A: UPDATED: A May 15th press release from Governor Inslee modified this Phase 2 rule to be a voluntary collection of customer’s information vs. required. The only requirement will be for a winery to have a customer sign in option available if he/she voluntary chooses to provide name and contact information. 

Q: Is it ok to keep the customer information in our POS or Reservation System, or do we need to keep a separate file?
A: This is likely fine, as long as you have both name and some form of contact information. Please see previous question for recent changes to the Phase 2 rule. 

Q: Do we need to have WSLCB approval for temporary alterations of our space?

  • For outdoor areas that do not change the size of the physical space (ex; moving chairs and tables), temporary alterations to the space will not need to be approved by the LCB until Phase 4.
  • For outdoor spaces that will change the size of the physical space, changes will need to be requested by the licensee to the LCB. Form here.
  • The LCB may allow extensions to the outdoor space as long as: 
    • the licensee has leasehold authority of the space;
    • it does not extend on a commercial area,
    • and the 42’’ barrier requirement does not need to be permanent but does need to meet the height requirement.
  • Wineries are allowed a picnic area contiguous to the winery for outdoor space as long as it meets all the requirements of what LCB requires for an outdoor space.

Q: Will there possibly be a fee waiver to do outdoor seating in our parking lot area, normally requiring a liquor license?
A: According to the LCB’s current alterations forms, there does not appear to be a fee for requesting an alteration to your licensed premise. Please see previous answer for details on temporary allowances for outdoor seating changes that do and do not change the physical space of that licensed area. 
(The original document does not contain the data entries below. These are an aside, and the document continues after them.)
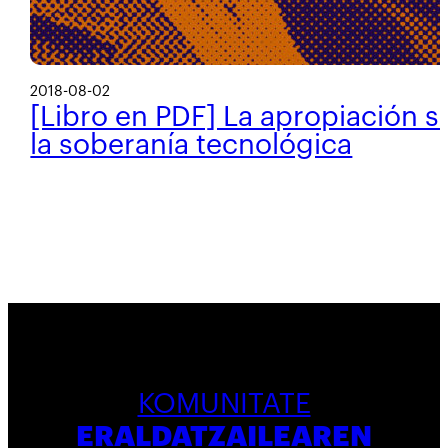
2018-08-02
[Libro en PDF] La apropiación s
la soberanía tecnológica
KOMUNITATE
ERALDATZAILEAREN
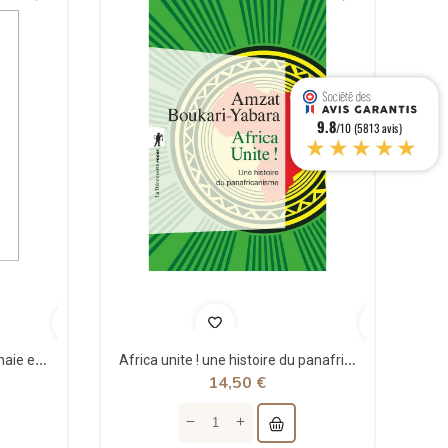
9.8
/10 (5813 avis)
★★★★★
Théorie structurale de la monnaie et applications - Jean Rémy - Sigest
Africa unite ! une histoire du panafricanisme - poche - Amzat Boukari-yabara - La découverte
14,50 €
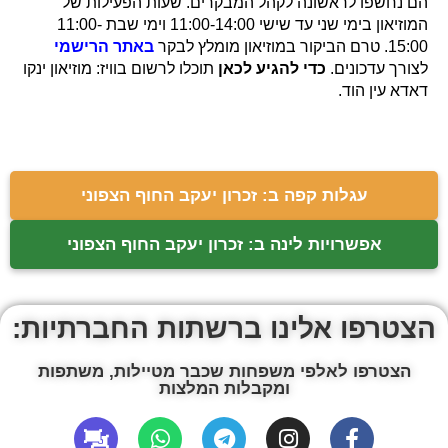
הם נחשפו לראשונה לקהל המבקרים. שעות הפעילות של
המוזיאון בימי שני עד שישי 11:00-14:00 וימי שבת 11:00-
15:00. טרם הביקור במוזיאון מומלץ לבקר
באתר הרישמי
לצורך עדכונים.
כדי להגיע לכאן
תוכלו לרשום בוויז: מוזיאון ינקו
דאדא עין הוד.
עגלות קפה ב: זכרון יעקב החוף הצפוני
אפשרויות לינה ב: זכרון יעקב החוף הצפוני
הצטרפו אלינו ברשתות החברתיות:
הצטרפו לאלפי משפחות שכבר מטיילות, משתפות
ומקבלות המלצות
Q: Can a winery set up curbside pickup at a different location than their licensed facility (i.e. if a winery is located in Yakima, can they set up curbside pickup in Seattle for a weekend)?
A: The special wine permit might be able to be used to set up a temporary space off your winery premise where you can do wine pickup and sales. Keep in mind that this permit, like all permits, is for private-only events, so you may not advertise the event to the public or allow anyone not on a pre-determined invite list (and a plus 1) to participate in the event. Due to our unprecedented times, we suggest contacting the Liquor and Cannabis Board’s licensing division and talking through what can/can’t be done at this time.